This movie is really about his journey to do a wife upgrade.

Besides bar brawls over blackface, pretty much every obstacle in the movie is about his love life.

Before he goes and after he is in LA, Rivka and his father argue about his leaving and how long he is going to be gone ("A husband should be with his wife!") Then there's the scene where he and Rivka break up and then the scene with his father meeting Molly for the first time.

The biggest - MOST RIDICULOUS - conflict that "sends him to Loredo" is on the surface about his recording session, but is actually him being upset over his dad's reaction to meeting Molly.

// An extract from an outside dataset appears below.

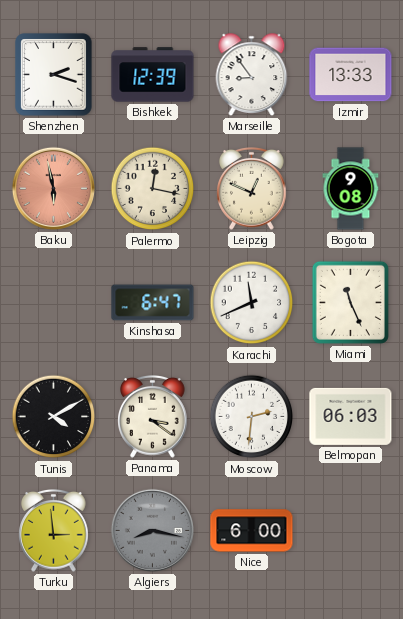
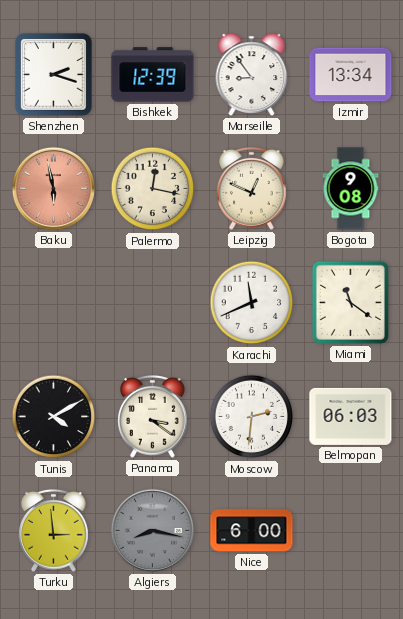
Izmir: 13:33 -> 13:34
Kinshasa: 6:47 -> none
Miami: 11:26 -> 11:21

Also -Molly is the FIRST WOMAN he meets in LA. He is so desperate to wife swap that he's like "YEP YOU'LL DO."

This is not about his rise to fame - oh no... this is really about a 39 year old man going through a midlife crisis.

 

This is so true. It doesn't feel like "forbidden" love like the Second Opinion claimed. It was more like he couldn't be bothered to fuck anyone but the most convenient lady.

 

Also, I know very little about Neil Diamond so I can't contribute to the "is this accurate" debate, but I did Google him when the movie was assigned and saw he did break up with his childhood sweetheart first wife for an assistant who became his second wife. (Not his last.)

 

Oh this reminds me-can we talk about the baby?

 

I would love to know what the filmmakers THINK the timeline of this movie is. Because no one acts like Neil Diamond has been away that long when he comes back from Texas. But that baby was, I think, like six months old? (Could definitely hold it's own head up.)

 

So Molly carried the child for nine months and then raised it along for like six more and she isn't PISSED at all??

 

Like oh the man is back so I better cater to his whims now. Ugh.

 

ETA:

Luckily it didn't win either but it's also one of the first films that help inspired the Razzies to be created. Diamond took home the first ever Worst Actor trophy while Laurence Olivier won the first ever Worst Supporting Actor award. [/Quote]

So that means this came out the same year as CAN'T STOP THE MUSIC? Odd. They are two musical bio pics, I guess, but they seem so different.

 

Maybe just because Steve Guttenberg expends more energy in the opening roller skate scene than Diamond does the whole movie?

 

Also should someone who has a Razzie be able to have acting awards named after them? (See: the Olivier)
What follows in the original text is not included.